### INSTRUCTIONS TO FOLLOW
What you return should be the lines from the one with "preparatem fluoru." through the one with "Veranstaltungsort" in the data below, reproduced exactly with both ends, and no pictures at all.

-------- DATA FOR THIS EXERCISE

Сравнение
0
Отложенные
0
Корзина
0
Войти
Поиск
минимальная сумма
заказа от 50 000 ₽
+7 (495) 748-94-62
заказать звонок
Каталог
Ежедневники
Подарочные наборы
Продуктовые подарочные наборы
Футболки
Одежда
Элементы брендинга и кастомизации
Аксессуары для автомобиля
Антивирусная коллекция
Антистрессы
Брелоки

----------------
-------- DATA FOR THIS EXERCISE

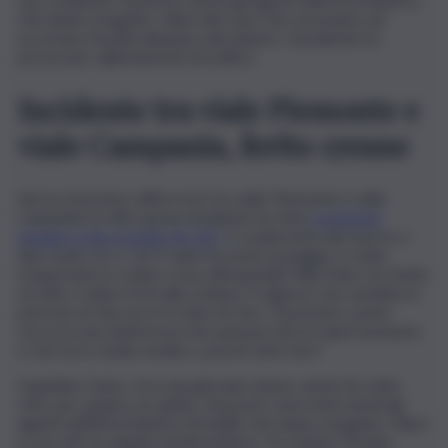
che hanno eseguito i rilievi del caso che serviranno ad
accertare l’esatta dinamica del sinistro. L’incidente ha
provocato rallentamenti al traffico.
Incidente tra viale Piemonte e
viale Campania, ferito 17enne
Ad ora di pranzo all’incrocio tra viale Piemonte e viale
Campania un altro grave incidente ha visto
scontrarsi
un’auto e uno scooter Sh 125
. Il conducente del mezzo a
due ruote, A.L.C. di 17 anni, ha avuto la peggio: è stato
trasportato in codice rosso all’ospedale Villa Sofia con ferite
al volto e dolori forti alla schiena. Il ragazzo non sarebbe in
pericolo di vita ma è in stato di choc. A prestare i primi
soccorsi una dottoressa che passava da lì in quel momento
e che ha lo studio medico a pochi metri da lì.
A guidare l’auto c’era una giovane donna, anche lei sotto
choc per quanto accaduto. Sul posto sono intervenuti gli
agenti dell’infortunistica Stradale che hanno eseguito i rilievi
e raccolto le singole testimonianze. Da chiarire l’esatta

----------------
-------- DATA FOR THIS EXERCISE

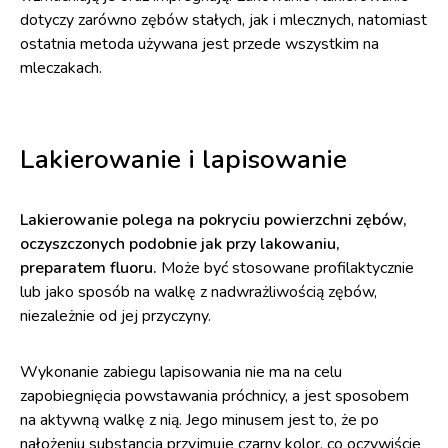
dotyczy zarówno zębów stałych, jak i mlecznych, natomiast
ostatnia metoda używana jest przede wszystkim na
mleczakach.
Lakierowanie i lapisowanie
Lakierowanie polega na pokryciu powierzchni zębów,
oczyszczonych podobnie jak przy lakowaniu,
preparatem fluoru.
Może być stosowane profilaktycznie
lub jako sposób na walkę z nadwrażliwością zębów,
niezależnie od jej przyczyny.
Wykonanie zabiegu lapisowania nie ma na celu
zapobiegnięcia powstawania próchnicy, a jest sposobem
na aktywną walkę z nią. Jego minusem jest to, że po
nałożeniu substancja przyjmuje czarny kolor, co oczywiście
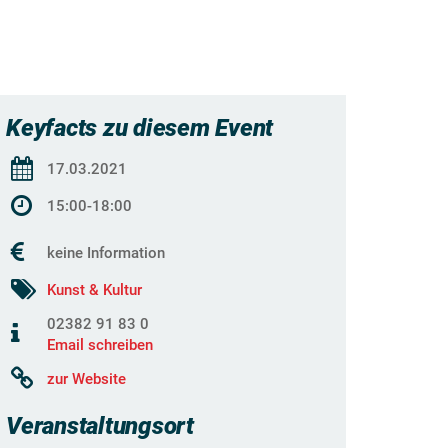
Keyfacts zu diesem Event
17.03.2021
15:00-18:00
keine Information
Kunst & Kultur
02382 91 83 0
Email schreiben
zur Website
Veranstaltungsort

----------------

### YOUR RESPONSE
preparatem fluoru.
Może być stosowane profilaktycznie
lub jako sposób na walkę z nadwrażliwością zębów,
niezależnie od jej przyczyny.
Wykonanie zabiegu lapisowania nie ma na celu
zapobiegnięcia powstawania próchnicy, a jest sposobem
na aktywną walkę z nią. Jego minusem jest to, że po
nałożeniu substancja przyjmuje czarny kolor, co oczywiście
Keyfacts zu diesem Event
17.03.2021
15:00-18:00
keine Information
Kunst & Kultur
02382 91 83 0
Email schreiben
zur Website
Veranstaltungsort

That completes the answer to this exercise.